Er will sich mit Spielpraxis empfehlen

Huskies-Neuzugang James Wisniewski: „Über Kassel zu Olympia“

Gut gelaunt in Kassel: Neuzugang James Wisniewski im Training. Foto: Schachtschneider

Kassel. Es ist kein Liga-Spiel wie jedes andere. Denn wenn die Huskies heute Abend Freiburg empfangen, gibt ein Verteidiger sein Debüt, der dem Zweitligisten einen gehörigen Glamour-Faktor verleiht.

Gemeint ist der US-Amerikaner James Wisniewski. Für seinen letzten Vertrag kassierte er fünf Millionen US-Dollar, die Liste seiner NHL-Klubs liest sich so: Chicago Blackhawks, Anaheim Ducks, New York Islanders, Montreal Canadiens, Columbus Blue Jackets, Carolina Hurricanes, dazu kommen Wladiwostok (KHL/Russland), Chicago Wolves aus der zweithöchsten US-Liga AHL – und jetzt die Huskies. Im Interview spricht der 33-Jährige darüber, warum er sich für Kassel entschieden hat.

Herr Wisniewski, nach 550 NHL-Spielen sind Sie nun ein Husky. Wie kommt’s? 

James Wisniewski: Mein Ziel ist es, den Sprung ins US-amerikanische Olympiateam zu schaffen. Ich würde das nicht schaffen, wenn ich nur zu Hause rumsitzen würde. Ich habe im Mai mein letztes Spiel gemacht und auf eine gute Option gewartet. Den Saisonbeginn in Europa hatte ich verpasst. Auch mit Blick auf die NHL hat sich nichts getan. Ich habe dann mit meinem Europa-Agenten gesprochen und übers US-Hockey den Kontakt zu Joe Gibbs bekommen. Ich habe ihn angerufen, und auch Rico Rossi kennengelernt. Und nun bin ich hier.

Wie realistisch ist es denn, über die DEL2 ins Olympia-Team zu kommen? 

Wisniewski: Wenn ich gesund bleibe und hart arbeite, ist es möglich. Das erste Ziel aber ist es, ins US-Team für den Deutschland-Cup im November zu kommen. Sie werden den Kader bald bekanntgeben. Ich möchte und muss dafür spielen. Und bei den Huskies bekomme ich die Einsatzzeit.

Und wie schwer ist es, fürs Deutschland-Cup-Team der USA nominiert zu werden? 

Wisniewski: Wenn ich mir keine Chancen ausrechnen würde, wäre ich nicht gekommen. Einmal an Olympischen Spielen teilzunehmen, wäre großartig. Meine Karriere ist fortgeschritten, und das steht auf der Liste der Dinge, die ich als Spieler gern noch erleben würde. Ich wäre stolz, wenn meine Kinder sagen könnten, ihr Papa war Olympionike. Und noch einmal das Nationaltrikot zu tragen, das wäre schon toll.

Dazu könnten Ihnen dann die Huskies verhelfen. Hand aufs Herz, kannten Sie Kassel überhaupt?

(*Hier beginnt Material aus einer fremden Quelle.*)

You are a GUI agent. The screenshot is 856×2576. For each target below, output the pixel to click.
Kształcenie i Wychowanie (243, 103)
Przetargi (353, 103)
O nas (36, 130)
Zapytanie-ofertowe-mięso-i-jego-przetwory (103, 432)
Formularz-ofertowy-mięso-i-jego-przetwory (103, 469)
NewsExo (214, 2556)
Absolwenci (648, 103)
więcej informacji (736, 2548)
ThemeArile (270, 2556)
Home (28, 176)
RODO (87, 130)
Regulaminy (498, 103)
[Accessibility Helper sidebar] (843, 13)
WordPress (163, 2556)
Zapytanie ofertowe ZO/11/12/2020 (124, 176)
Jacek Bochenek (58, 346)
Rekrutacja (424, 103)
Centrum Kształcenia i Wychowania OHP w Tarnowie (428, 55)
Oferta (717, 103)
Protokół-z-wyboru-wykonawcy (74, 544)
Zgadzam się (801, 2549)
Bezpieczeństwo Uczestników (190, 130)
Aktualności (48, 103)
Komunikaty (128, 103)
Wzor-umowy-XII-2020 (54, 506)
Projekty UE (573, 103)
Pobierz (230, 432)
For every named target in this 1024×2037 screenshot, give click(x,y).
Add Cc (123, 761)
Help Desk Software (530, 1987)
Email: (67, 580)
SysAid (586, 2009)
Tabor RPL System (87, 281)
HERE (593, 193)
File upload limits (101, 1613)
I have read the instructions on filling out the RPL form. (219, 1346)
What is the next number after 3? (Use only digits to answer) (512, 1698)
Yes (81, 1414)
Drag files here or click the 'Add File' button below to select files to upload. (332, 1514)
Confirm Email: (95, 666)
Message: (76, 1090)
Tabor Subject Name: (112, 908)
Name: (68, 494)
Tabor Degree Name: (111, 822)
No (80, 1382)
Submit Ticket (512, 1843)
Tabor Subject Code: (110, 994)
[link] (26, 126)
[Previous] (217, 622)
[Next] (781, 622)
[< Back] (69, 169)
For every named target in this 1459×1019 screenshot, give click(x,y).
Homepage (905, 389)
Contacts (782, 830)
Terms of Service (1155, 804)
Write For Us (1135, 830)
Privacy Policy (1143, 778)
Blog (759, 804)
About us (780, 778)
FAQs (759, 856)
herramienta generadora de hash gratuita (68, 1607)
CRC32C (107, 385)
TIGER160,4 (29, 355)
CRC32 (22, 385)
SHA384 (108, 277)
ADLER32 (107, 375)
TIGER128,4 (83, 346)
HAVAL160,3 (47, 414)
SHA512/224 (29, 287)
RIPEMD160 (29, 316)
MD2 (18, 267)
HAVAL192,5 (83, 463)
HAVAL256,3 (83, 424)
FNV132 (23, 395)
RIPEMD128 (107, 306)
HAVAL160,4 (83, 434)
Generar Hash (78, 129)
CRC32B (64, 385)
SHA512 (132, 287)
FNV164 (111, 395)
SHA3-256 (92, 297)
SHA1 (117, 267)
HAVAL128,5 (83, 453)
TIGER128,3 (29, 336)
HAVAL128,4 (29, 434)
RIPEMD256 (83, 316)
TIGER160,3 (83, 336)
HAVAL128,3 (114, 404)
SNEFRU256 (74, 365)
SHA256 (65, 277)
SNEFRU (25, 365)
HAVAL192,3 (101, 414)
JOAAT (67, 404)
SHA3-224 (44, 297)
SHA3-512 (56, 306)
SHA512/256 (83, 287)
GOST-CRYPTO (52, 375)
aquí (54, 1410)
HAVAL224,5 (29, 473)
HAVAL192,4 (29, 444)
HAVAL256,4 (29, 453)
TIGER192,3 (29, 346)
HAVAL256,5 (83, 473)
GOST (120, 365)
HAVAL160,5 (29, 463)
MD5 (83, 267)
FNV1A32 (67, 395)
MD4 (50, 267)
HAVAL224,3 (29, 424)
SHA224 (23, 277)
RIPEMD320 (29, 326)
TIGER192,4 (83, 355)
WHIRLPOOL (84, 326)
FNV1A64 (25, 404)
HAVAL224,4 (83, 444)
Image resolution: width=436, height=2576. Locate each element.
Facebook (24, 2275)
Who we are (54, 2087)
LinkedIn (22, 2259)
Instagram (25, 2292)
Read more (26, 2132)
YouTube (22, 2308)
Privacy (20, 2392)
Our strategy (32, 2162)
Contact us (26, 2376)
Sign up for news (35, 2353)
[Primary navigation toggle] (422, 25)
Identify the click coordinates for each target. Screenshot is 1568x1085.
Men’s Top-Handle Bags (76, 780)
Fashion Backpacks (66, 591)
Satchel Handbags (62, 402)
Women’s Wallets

Wisniewski: Nein. Ich war einmal mit der US-amerikanischen U18-Nationalmannschaft in Deutschland, wir waren damals für ein Turnier in Füssen, glaube ich.

Haben Sie Kassel gegoogelt? 

Wisniewsksi: Das habe ich tatsächlich gemacht. Ich habe gesehen, dass es nicht allzu weit weg von Frankfurt ist.

Wie waren die ersten Tage für Sie? 

Wisniewski: Joe Gibbs und Rico Rossi führen das Team wie einen nordamerikanischen Klub, das ist ein Stück weit vertrautes Terrain. Auch von der Mannschaft bin ich super aufgenommen worden. Ich hätte mir keine besseren Mitspieler wünschen können. Sechs, sieben Jungs sind mit mir am ersten Abend essen gegangen. Und jetzt freue ich mich aufs erste Spiel.

Was wissen Sie denn über diese Liga? 

Wisniewski: Es ist eine gute Liga. Ich kenne einige US-Spieler, die hier mal gespielt haben während des Lockouts. Letztlich ist die Frage der Liga auch zweitrangig. Das Wichtigste ist, Spielpraxis zu bekommen und dem Team zu helfen. Ich bin fit. Auch wenn mein letztes Spiel jetzt ein Weilchen zurückliegt. Ich war zu Hause dreimal pro Woche auf dem Eis, habe dazu vier, fünfmal abseits des Eises trainiert. Aber egal wie viel du trainierst, du brauchst eben Spielpraxis. Und genau deshalb bin ich hier, um mir den Weg nach oben zu erarbeiten.

Und worauf freuen Sie sich am meisten? 

Wisniewski: Darauf, endlich wieder ein Trikot zu tragen und wieder zu spielen.